ASSIGNMENT: Given the records underneath, please repeat exactly the lines from the line with "و در حدیثی از" through the line with "м. В то же время", passing over any picture.

RECORD EXCERPTS:
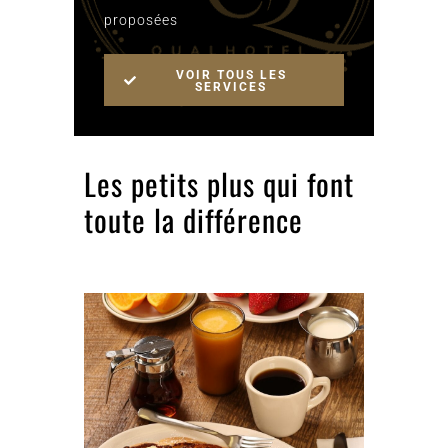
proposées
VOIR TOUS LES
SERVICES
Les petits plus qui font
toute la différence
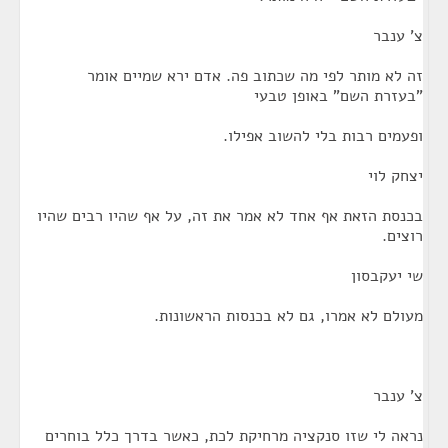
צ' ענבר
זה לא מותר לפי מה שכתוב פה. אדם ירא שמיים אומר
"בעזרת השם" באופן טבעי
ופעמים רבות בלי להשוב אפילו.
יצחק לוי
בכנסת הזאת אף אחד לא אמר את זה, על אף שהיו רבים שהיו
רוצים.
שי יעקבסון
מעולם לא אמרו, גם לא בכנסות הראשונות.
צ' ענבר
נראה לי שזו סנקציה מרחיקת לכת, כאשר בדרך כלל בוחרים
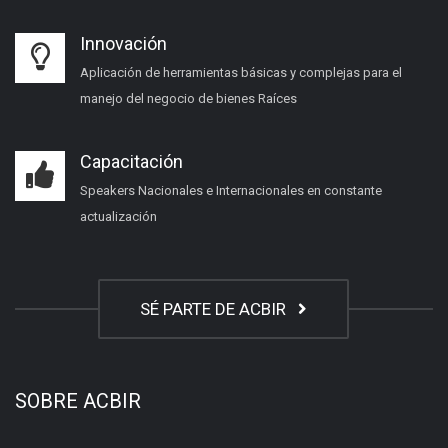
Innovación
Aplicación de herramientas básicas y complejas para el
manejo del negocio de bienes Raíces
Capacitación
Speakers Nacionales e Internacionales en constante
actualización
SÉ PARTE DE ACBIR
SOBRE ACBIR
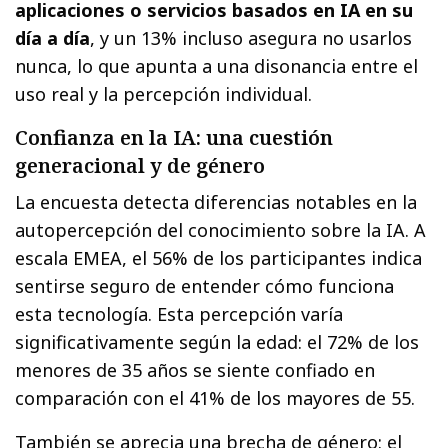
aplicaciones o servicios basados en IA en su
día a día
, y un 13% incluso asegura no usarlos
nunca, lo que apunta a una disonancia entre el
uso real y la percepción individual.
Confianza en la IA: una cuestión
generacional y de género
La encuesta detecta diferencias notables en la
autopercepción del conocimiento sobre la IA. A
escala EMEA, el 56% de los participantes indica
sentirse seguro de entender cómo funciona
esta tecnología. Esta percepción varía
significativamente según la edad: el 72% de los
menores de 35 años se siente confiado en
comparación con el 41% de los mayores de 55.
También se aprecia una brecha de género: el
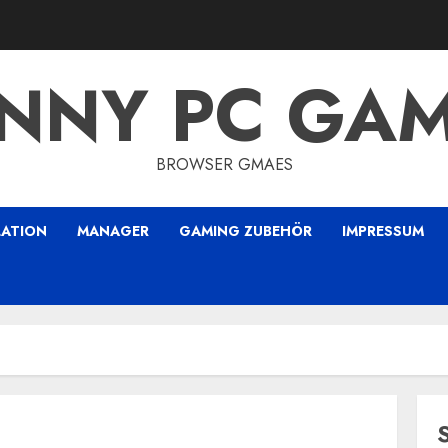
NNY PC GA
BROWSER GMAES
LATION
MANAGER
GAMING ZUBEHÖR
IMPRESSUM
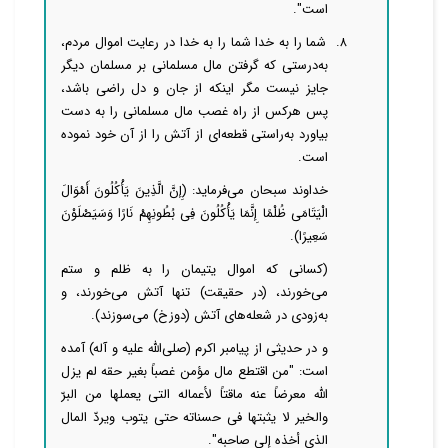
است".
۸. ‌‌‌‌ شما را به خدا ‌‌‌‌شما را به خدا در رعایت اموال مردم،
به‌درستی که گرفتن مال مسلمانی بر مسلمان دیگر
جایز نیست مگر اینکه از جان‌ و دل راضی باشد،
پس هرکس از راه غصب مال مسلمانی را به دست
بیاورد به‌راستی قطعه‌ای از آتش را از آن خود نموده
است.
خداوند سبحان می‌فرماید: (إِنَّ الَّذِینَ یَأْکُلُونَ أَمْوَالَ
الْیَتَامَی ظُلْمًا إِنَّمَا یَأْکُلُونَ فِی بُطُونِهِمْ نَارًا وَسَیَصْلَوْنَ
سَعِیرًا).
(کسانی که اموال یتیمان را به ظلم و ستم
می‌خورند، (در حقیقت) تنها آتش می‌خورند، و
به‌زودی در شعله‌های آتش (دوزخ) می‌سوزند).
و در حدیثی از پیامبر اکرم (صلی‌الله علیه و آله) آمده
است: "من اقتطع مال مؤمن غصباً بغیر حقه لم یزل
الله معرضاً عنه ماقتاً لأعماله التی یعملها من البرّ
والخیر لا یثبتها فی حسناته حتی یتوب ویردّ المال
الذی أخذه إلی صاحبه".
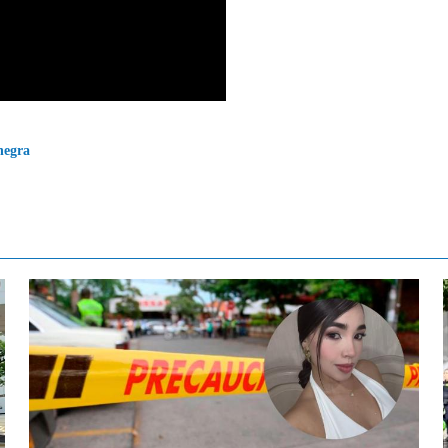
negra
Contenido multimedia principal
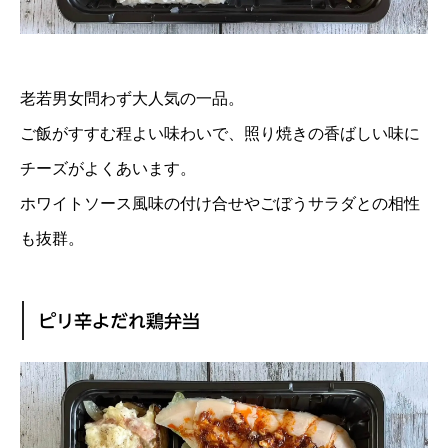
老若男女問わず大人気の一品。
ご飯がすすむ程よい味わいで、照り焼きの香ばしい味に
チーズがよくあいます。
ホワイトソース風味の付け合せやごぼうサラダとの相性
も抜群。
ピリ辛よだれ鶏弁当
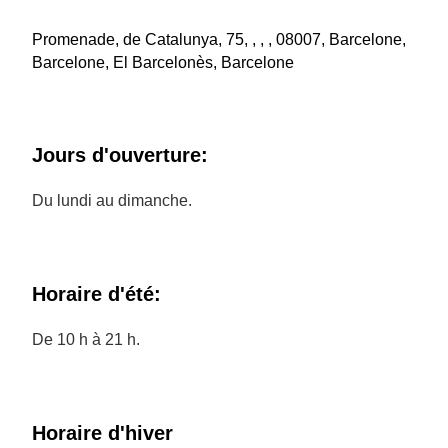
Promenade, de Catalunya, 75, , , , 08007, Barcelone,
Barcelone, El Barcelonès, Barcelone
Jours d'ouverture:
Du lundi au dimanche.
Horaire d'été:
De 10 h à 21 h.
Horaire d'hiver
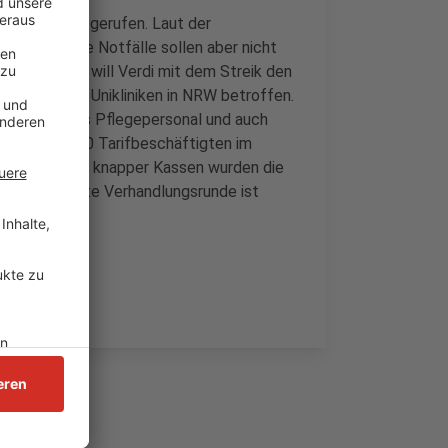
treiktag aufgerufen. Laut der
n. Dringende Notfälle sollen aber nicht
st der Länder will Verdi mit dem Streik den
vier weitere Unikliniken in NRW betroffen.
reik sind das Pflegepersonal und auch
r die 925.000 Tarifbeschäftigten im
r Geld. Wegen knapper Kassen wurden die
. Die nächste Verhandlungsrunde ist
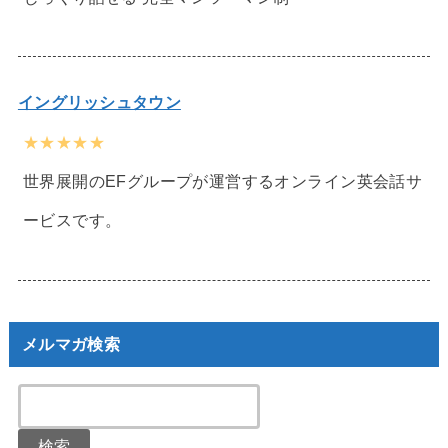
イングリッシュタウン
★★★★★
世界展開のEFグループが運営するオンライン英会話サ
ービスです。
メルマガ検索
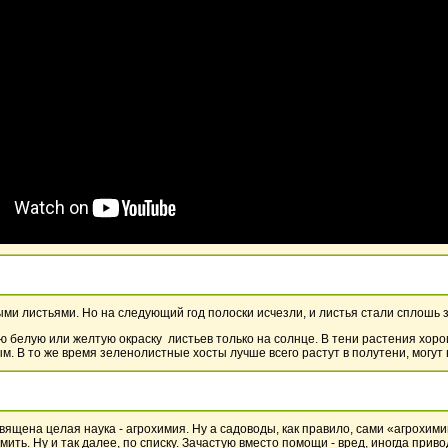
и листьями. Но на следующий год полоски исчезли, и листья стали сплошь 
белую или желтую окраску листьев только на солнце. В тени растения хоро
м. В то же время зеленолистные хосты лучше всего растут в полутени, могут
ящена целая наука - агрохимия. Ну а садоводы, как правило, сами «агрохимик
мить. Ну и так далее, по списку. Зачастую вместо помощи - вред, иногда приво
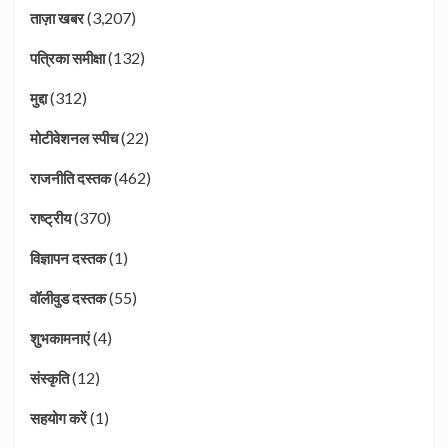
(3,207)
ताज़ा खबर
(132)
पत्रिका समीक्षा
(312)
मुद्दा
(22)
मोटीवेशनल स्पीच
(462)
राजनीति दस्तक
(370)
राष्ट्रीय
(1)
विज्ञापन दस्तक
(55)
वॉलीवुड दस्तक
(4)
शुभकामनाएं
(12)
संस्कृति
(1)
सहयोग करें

---

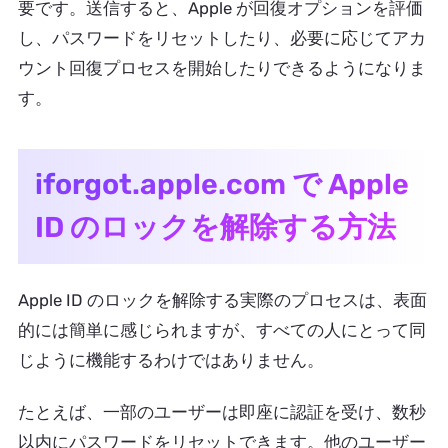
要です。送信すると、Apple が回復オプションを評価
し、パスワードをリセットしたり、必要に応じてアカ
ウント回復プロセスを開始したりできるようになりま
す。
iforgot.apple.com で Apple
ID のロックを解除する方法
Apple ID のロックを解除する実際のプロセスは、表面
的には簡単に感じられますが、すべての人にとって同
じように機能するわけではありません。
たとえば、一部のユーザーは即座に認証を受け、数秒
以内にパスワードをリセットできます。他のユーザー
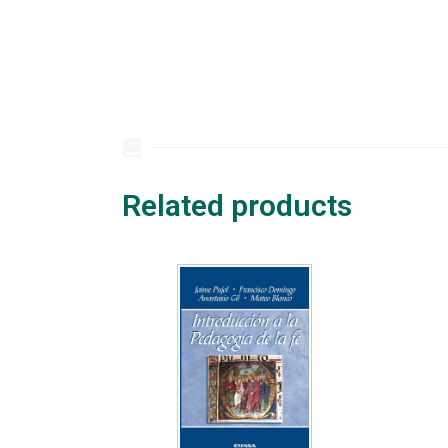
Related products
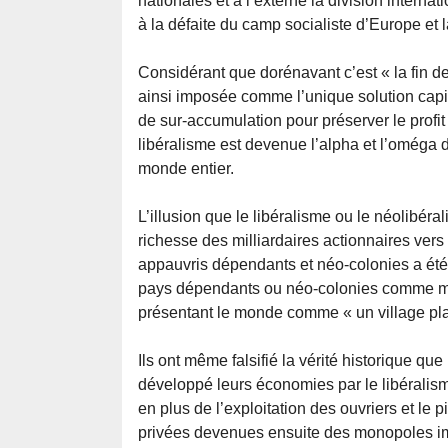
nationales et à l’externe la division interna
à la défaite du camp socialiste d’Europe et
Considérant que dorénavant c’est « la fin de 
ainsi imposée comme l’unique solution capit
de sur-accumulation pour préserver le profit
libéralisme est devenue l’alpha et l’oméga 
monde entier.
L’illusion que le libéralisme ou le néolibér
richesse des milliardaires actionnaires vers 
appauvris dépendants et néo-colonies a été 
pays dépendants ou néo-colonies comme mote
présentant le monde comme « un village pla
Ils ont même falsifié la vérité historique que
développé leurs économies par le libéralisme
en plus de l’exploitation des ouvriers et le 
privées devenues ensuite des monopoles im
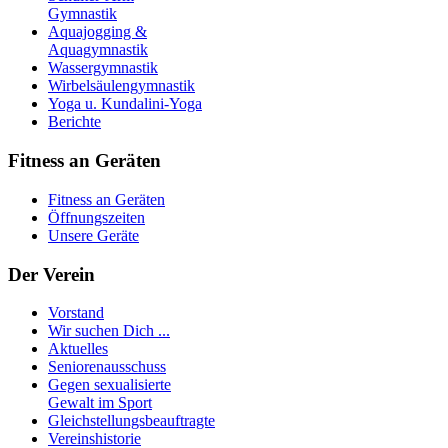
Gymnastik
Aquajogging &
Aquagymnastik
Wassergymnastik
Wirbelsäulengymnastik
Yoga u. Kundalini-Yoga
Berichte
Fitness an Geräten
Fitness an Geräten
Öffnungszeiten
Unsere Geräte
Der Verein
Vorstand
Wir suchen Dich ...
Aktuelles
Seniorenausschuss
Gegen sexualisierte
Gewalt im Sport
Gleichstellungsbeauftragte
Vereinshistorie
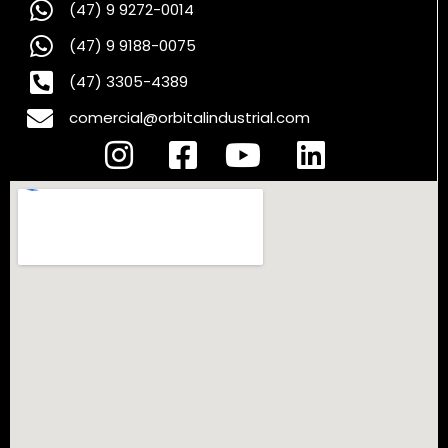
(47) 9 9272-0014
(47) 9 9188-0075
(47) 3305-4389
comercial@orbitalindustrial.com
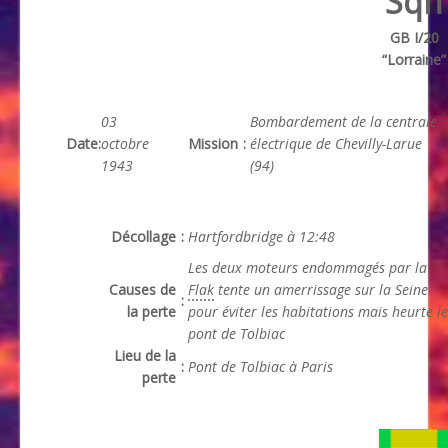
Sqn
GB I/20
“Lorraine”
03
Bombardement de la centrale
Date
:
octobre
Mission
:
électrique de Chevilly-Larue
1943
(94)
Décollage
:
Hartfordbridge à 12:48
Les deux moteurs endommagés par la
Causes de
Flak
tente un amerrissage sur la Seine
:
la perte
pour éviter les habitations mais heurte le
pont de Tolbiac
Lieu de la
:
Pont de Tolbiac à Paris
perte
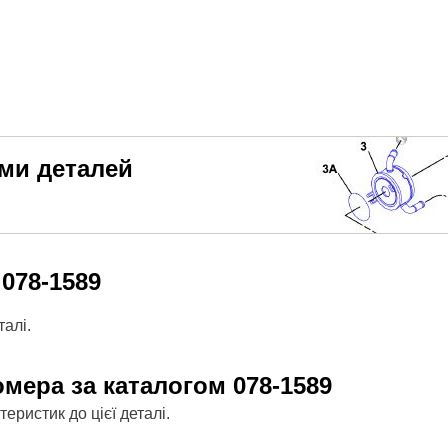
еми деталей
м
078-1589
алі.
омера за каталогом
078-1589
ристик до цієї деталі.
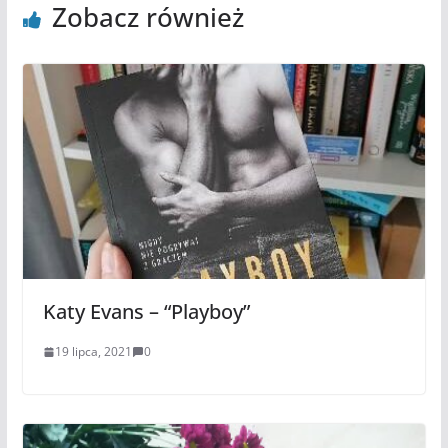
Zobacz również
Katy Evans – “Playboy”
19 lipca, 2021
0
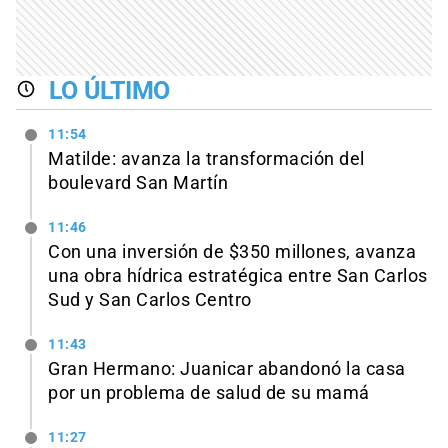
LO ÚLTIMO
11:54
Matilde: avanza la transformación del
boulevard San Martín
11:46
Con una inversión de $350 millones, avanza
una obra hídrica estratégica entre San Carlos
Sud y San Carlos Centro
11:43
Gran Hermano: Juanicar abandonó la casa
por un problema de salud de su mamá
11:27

--

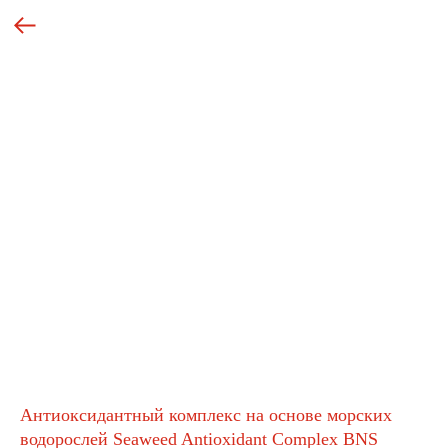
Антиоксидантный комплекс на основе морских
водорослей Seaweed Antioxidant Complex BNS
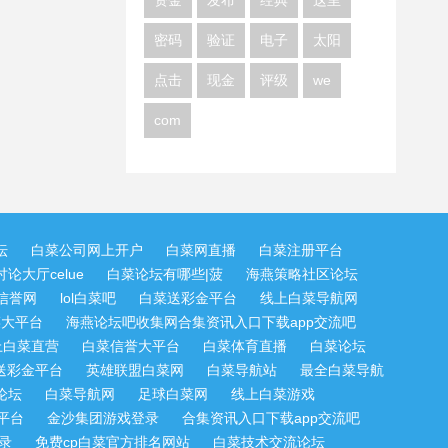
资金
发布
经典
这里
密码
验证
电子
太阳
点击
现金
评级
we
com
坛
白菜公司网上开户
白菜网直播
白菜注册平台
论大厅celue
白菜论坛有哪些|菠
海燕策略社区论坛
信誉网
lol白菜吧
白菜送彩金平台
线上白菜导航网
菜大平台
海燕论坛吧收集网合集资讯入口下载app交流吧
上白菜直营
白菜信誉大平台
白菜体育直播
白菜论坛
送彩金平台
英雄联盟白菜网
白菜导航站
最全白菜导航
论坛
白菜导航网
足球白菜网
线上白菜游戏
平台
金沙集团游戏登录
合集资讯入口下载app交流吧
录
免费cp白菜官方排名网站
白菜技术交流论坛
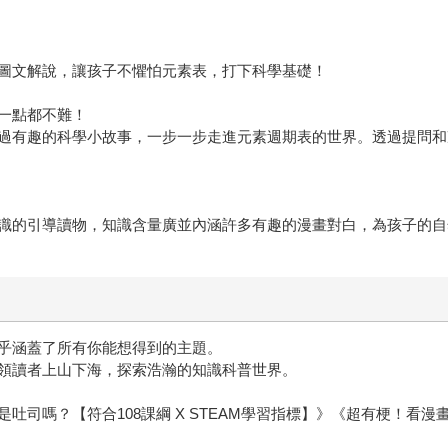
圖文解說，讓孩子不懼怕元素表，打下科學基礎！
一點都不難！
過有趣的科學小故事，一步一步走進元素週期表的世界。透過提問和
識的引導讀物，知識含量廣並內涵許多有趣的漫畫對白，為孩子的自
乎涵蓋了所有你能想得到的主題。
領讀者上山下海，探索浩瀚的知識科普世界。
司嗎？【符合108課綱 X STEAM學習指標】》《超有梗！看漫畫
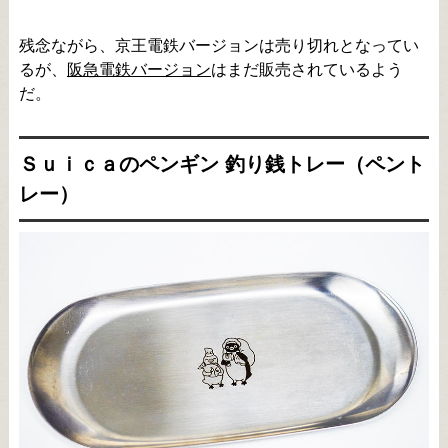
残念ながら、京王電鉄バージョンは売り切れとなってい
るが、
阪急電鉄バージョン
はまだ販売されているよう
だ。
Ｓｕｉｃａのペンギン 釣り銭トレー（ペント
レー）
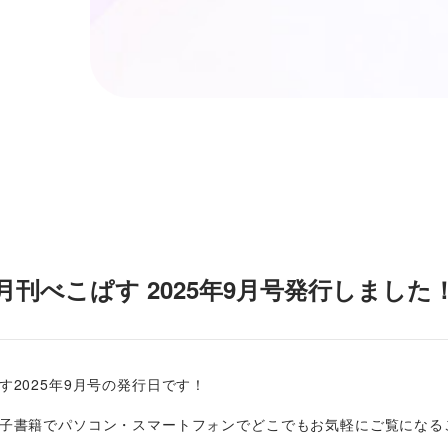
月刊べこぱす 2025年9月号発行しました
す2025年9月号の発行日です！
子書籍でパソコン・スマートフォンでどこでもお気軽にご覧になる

FINISHED EXERCISE:
و در حدیثی از پیامبر اکرم (صلی‌الله علیه و آله) آمده
است: "من اقتطع مال مؤمن غصباً بغیر حقه لم یزل
الله معرضاً عنه ماقتاً لأعماله التی یعملها من البرّ
والخیر لا یثبتها فی حسناته حتی یتوب ویردّ المال
الذی أخذه إلی صاحبه".
negra
Contenido multimedia principal
老若男女問わず大人気の一品。
ご飯がすすむ程よい味わいで、照り焼きの香ばしい味に
チーズがよくあいます。
ホワイトソース風味の付け合せやごぼうサラダとの相性
も抜群。
ピリ辛よだれ鶏弁当
Promenade, de Catalunya, 75, , , , 08007, Barcelone,
Barcelone, El Barcelonès, Barcelone
Jours d'ouverture:
Du lundi au dimanche.
Horaire d'été:
De 10 h à 21 h.
Horaire d'hiver
treiktag aufgerufen. Laut der
n. Dringende Notfälle sollen aber nicht
st der Länder will Verdi mit dem Streik den
vier weitere Unikliniken in NRW betroffen.
reik sind das Pflegepersonal und auch
r die 925.000 Tarifbeschäftigten im
r Geld. Wegen knapper Kassen wurden die
. Die nächste Verhandlungsrunde ist
イングリッシュタウン
★★★★★
世界展開のEFグループが運営するオンライン英会話サ
ービスです。
メルマガ検索
и листьями. Но на следующий год полоски исчезли, и листья стали сплошь 
белую или желтую окраску листьев только на солнце. В тени растения хоро
м. В то же время зеленолистные хосты лучше всего растут в полутени, могут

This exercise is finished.